Nella grotta impossibile vince Trieste

L’intervento di soccorso in Baviera raccontato dagli speleologi alabardati chiamati a salvare un collega tedesco rimasto ferito a mille metri di profondità. E all’uscita dall’abisso c’è chi giura: «Impareremo l’italiano»

TRIESTE. «Il minimo che possiamo fare, a questo punto, per esprimervi il nostro apprezzamento, è imparare l’italiano!». Si condensa al meglio in questa battuta, l’alto apprezzamento per il lavoro svolto dai 29 speleologi del Cnsas (Corpo Nazionale Soccorso Alpino e Speleologico) provienenti dal Friuli Venezia Giulia (su un totale di 109 italiani), dei quali ben 20 della stazione del soccorso speleologico di Trieste. Decisivi nell’operazione di recupero dello speleologo tedesco Johann Westerhauser, 52 anni, vittima di un grave incidente alla profondità di -1050 m nella grotta Riesending-Schachthöhle, che si apre nel Berchtesgadener Land in Germania, a sud est della Baviera, vicino all’Austria. Un incidente che ha costretto lo sfortunato amante delle profondità a rimanere sottoterra 275 ore, pari a oltre 11 giorni. Johann Westhauser, nella caduta aveva riportati gravi ferite alla testa, ed era rimasto impossibilitato a muoversi a oltre a mille metri di profondità. I soccorritori hanno riportato Westhauser in superficie su una barella attraversando il labirinto di cunicoli.

E qui entrano in ballo i triestini, che sono stati i primi, detto per inciso, ad arrivare con personale medico sul ferito, avendo con sé un paramedico ed accompagnando un medico austriaco che era in attesa a 700 metri di profondità, dopo che austriaci, svizzeri, tedeschi e croati avevano già alzato bandiera bianca e l’intero gruppo dei 220 soccorritori internazionali era in grossa difficoltà. Altresì, vista l’enorme complessità delle operazioni di recupero, l’organizzazione tedesca ha delegato la gestione operativa delle operazioni ad un team composto da svizzeri, austriaci e italiani, tra i quali il delegato del Friuli Venezia Giulia, Roberto Antonini, che ha gestito per il Cnsas nazionale il coordinamento delle operazioni.

La preparazione tecnica dei triestini e di tutti i tecnici della regione, non è casuale e si è rivelata determinante. La storia secolare degli speleologi locali (in fondo il carsismo è nato qui), la presenza di oltre duemila grotte nella nostra area costituiscono già una “palestra” che non è da tutti. Ma la causa scatenante di tanto impegno è maturata dalla consapevolezza che un giorno si sarebbe potuto riproporre un intervento come quello che 24 anni fa aveva fatto la storia degli incidenti in profondità, accaduto all’abisso “Veliko Sbrego” in Slovenia, che presentava strette analogie per la complessità e la profondità della grotta.

Come racconta il Cnsas, i tecnici regionali hanno lavorato ciascuno per diverse decine di ore senza interruzione e senza risparmiare le proprie energie movimentando la speciale barella col ferito in tutti i tratti profondi e pericolosi della grotta, stendendo le linee telefoniche per le comunicazioni interno-esterno grotta, mettendo in opera nuove corde di progressione e bonificando parti pericolose della cavità. Sorprendendo dichiaratamente i pur scafati colleghi stranieri, all’inizio un po’ perplessi per l’arrivo della task-force ma poi i primi ad ammettere che certe tecniche si sono rivelate determinanti per il recupero in sicurezza dello speleologo.

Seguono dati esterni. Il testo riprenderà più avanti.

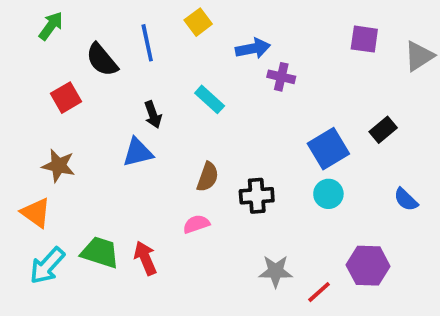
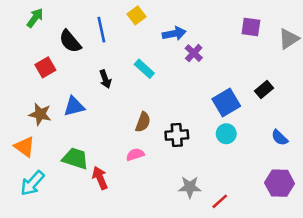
purple cross: (281, 77) -> (194, 53), turned 30
blue triangle: (138, 152) -> (74, 106), moved
green trapezoid: (100, 252) -> (75, 158), moved
purple hexagon: (368, 266) -> (280, 183), moved

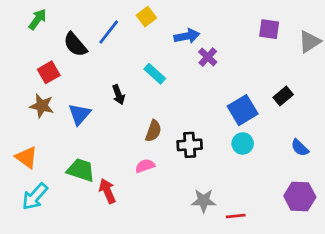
blue line: (101, 30) -> (109, 32), turned 50
black arrow: (105, 79) -> (118, 95), moved
blue triangle: (74, 106) -> (79, 114), turned -35
brown star: (40, 114) -> (42, 106), moved
red line: (220, 201) -> (236, 216), turned 36

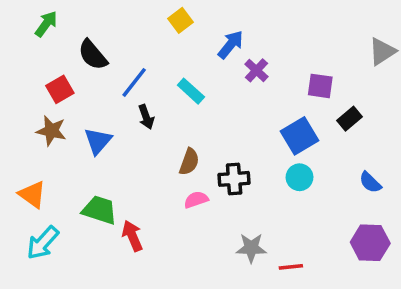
purple square: (269, 29) -> (320, 86), moved
blue line: (109, 32) -> (134, 82), moved
blue arrow: (187, 36) -> (231, 45), turned -40
pink semicircle: (145, 166) -> (196, 200), moved

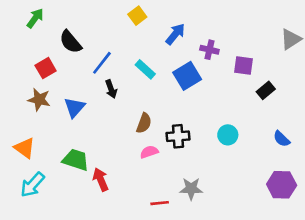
purple cross: (256, 70) -> (209, 50), moved, turned -30
blue square: (300, 136) -> (187, 76), moved
red line: (291, 267) -> (160, 203), moved

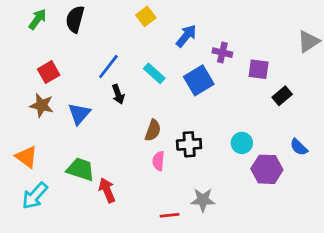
black semicircle: (70, 42) -> (75, 19), moved, turned 55
pink semicircle: (149, 152) -> (158, 161), turned -66
purple hexagon: (282, 185) -> (267, 169), moved

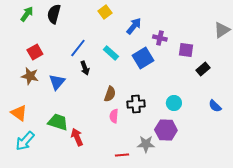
purple hexagon: (267, 169) -> (166, 130), moved

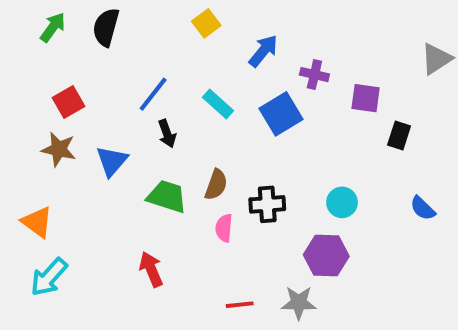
black rectangle: (203, 69) -> (399, 135), turned -32
green trapezoid: (58, 122) -> (167, 196), moved
gray star: (146, 144) -> (299, 303), moved

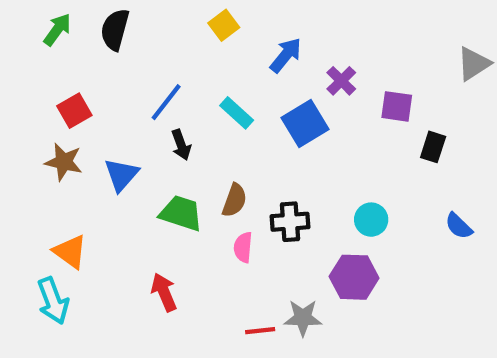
purple cross: (314, 75) -> (341, 81), turned 32
orange triangle: (37, 222) -> (70, 252), moved
cyan arrow: (49, 277) -> (53, 301), turned -63
gray star: (299, 303) -> (303, 318), moved

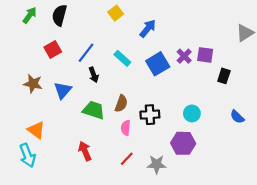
purple cross: (341, 81) -> (184, 56), moved
red square: (74, 111) -> (53, 49), moved
red line: (260, 331) -> (127, 159), moved, turned -40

A quanto si è appreso un contributo determinante alla sopravvivenza del ferito è stato dato da tutti i tecnici coinvolti nell’accudire l’infortunato e dai 5 medici e 3 paramedici del Cnsas – tutti esperti in soccorso medicalizzato in ambiente ostile. I membri dell’equipe della Commissione Medica del Cnsas, come detto, sono stati i primi a raggiungere ed a medicalizzare il ferito ed a seguirlo per tutto il percorso di evacuazione fino a pochi metri dall’uscita, con la barella sospesa nel vuoto a recuperare metro dopo metro.